Aber halt, natürlich gibt es dazu auch noch eine kleine Vorgeschichte.

Im Juli 2006 sprachen mich zwei gute Bekannte an, ob ich nicht nächstes Jahr mit ihnen zusammen den Hamburg Marathon laufen wollte, der wäre so toll und es würden noch einige Leute mitkommen, für Support, Leidensgenossen und Spectatores wäre also gesorgt. Ich winkte dankend ab, denn ich hatte gerade 10km Hitzerennen bei 35 Grad im Schatten hinter mir und mir tat so schon alles weh. Aber irgendwie begann der Gedanke in mir zu arbeiten und zu nagen, komm, wenn die da schon mitlaufen und alleine fährst du doch nicht nach Hamburg, aber die Laufdepression während des Italienurlaubs lies im Herbst bei jedem Gedanken an Laufen Widerwille in mir hochsteigen.
Ab Oktober wurde es wieder besser, der Spass am Laufen kehrte wieder. Ende Dezember schaute ich dann spasshalber mal auf die Homepage des HH-Marathons und siehe da, die Meldefrist war extra für mich verlängert worden, ein Wink des Schicksals :-)
Nachdem auch der Jahresabschluss 2006 mit neuer PB beim Silvesterlauf sub50 über 10k sehr versöhnlich für mich endete, machte ich mich also an die schwierige Aufgabe des Marathontrainings.
Alle Trainingspläne wiesen eine 4h Zeit für meine mitgebrachten Voraussetzungen aus, also war das mein erklärtes Ziel und Grundlage des TP. Die notwendigen Zwischenziele bei kürzeren Wettkämpfen wurden nahezu pulverisiert, Höhepunkt war die 1:44h beim HM Ende März in Forstenried.
Auch aus der Newsgroup kamen viele hilfreiche und unterstützende Kommentare und Aufmunterungen, die 4h würde ich locker schaffen, ich war selbst auch guten Mutes, auch wenn die letzten Wochen des Trainingsplans sehr hart waren.

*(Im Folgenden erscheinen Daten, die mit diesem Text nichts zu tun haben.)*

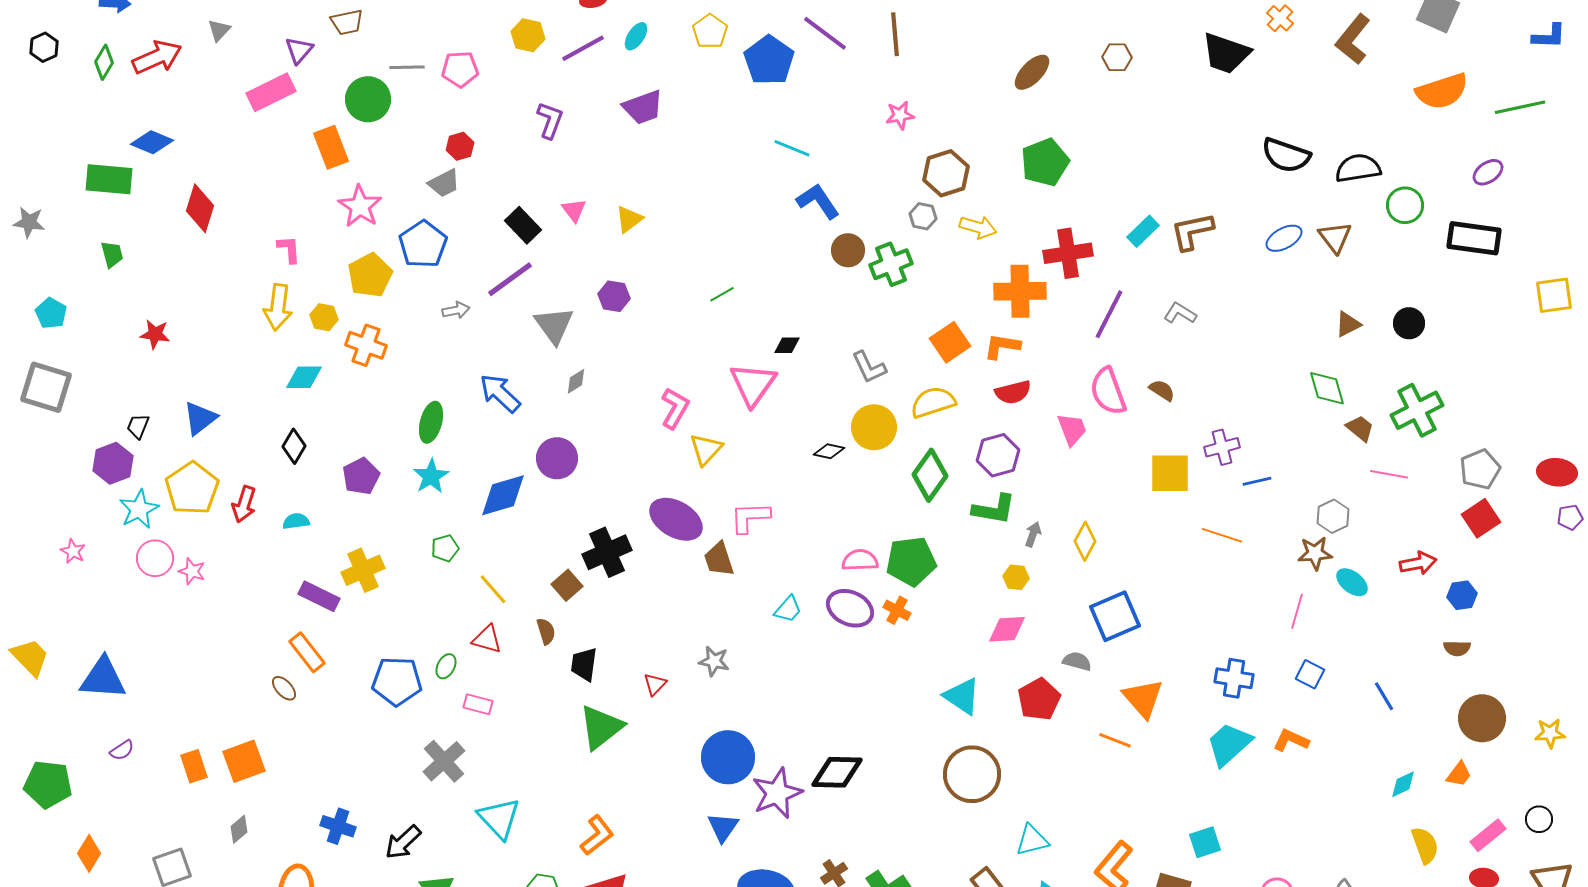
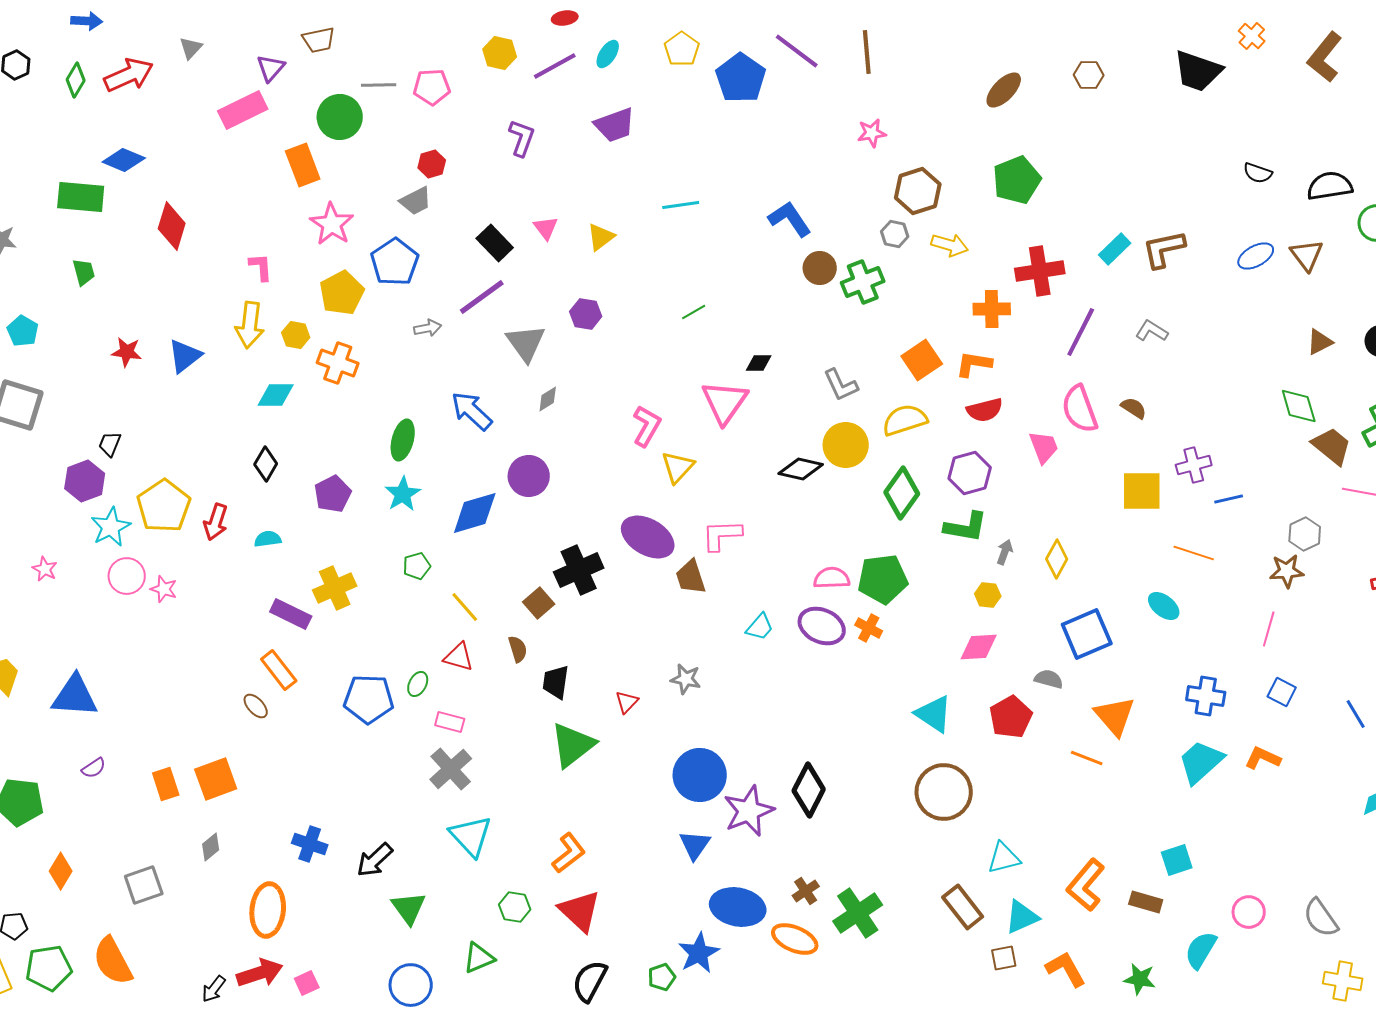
cyan line: (792, 148) -> (681, 205), moved, turned -30
black semicircle: (1286, 155) -> (1258, 173), size x0.6
orange cross: (1020, 291) -> (992, 309), size x0.7
blue triangle: (200, 418) -> (185, 356), moved
brown trapezoid: (1360, 428) -> (1332, 446), size x1.4
black diamond: (829, 451) -> (801, 469), size x1.4
cyan ellipse: (1352, 582) -> (1164, 606), moved
gray cross: (444, 761) -> (451, 769), moved
black diamond: (837, 772) -> (809, 790), turned -64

Am Sonntag 2 Wochen vor dem M war der letzte lange Lauf, der mich bei ca. 25 Grad sehr viel Überwindung und zum Teil auch Motivation kostete, eine Woche vor dem M brachte mir mein Terassenneubau einen sagenhaften Muskelkater in der hinteren Oberschenkelmuskulatur ein. Schlechte Omen?


5 Tage Hamburg hies das Begleitprogramm, am 26.4. war der Hinflug gebucht, am 1.5. sollte es wieder aus der Großstadt gen verträumtes Allgäu gehen, dazwischen war am Sonntag 29.4. der Höhepunkt meines Lauflebens mit dem Marathon terminiert.

Begleitprogramm und Stadt wurden ausgiebig genossen, Stadtbummel, Pastaparty, Alsterrundfahrt und ein lockeres Läufchen am Freitag morgen sowie die Aussicht auf sinkende Temperaturen bis zum Sonntag liessen keine Langeweile und Grübeleien aufkommen. Also brach der Tag des Marathons an....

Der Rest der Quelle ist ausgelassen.